Provide only the number of lines in the following data that contain "Delgatti".

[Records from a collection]
::::

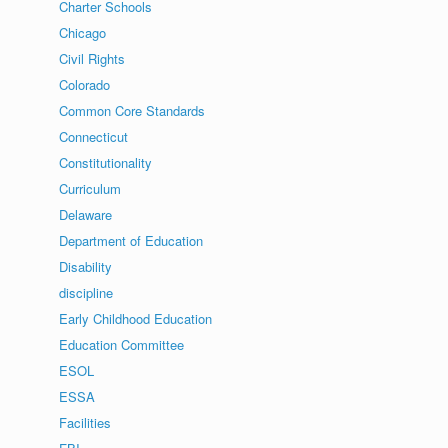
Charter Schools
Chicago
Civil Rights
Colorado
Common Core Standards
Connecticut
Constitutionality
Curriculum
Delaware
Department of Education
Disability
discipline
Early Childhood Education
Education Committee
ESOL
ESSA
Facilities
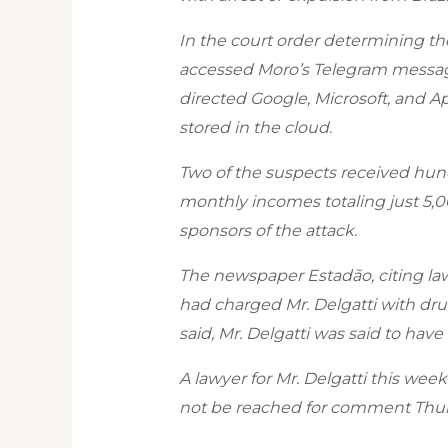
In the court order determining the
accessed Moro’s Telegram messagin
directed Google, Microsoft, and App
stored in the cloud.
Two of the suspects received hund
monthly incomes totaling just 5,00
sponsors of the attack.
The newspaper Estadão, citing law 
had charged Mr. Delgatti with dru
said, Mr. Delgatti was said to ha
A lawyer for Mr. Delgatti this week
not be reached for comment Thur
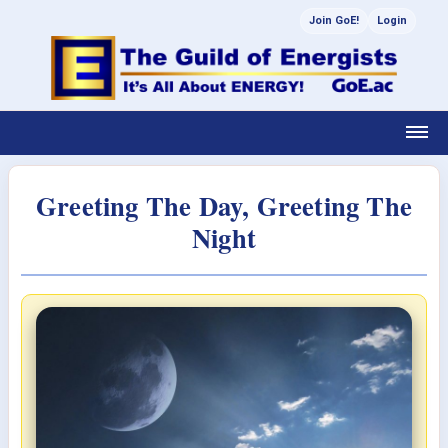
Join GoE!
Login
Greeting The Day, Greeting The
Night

::::

● **RESPONSE BOX**
3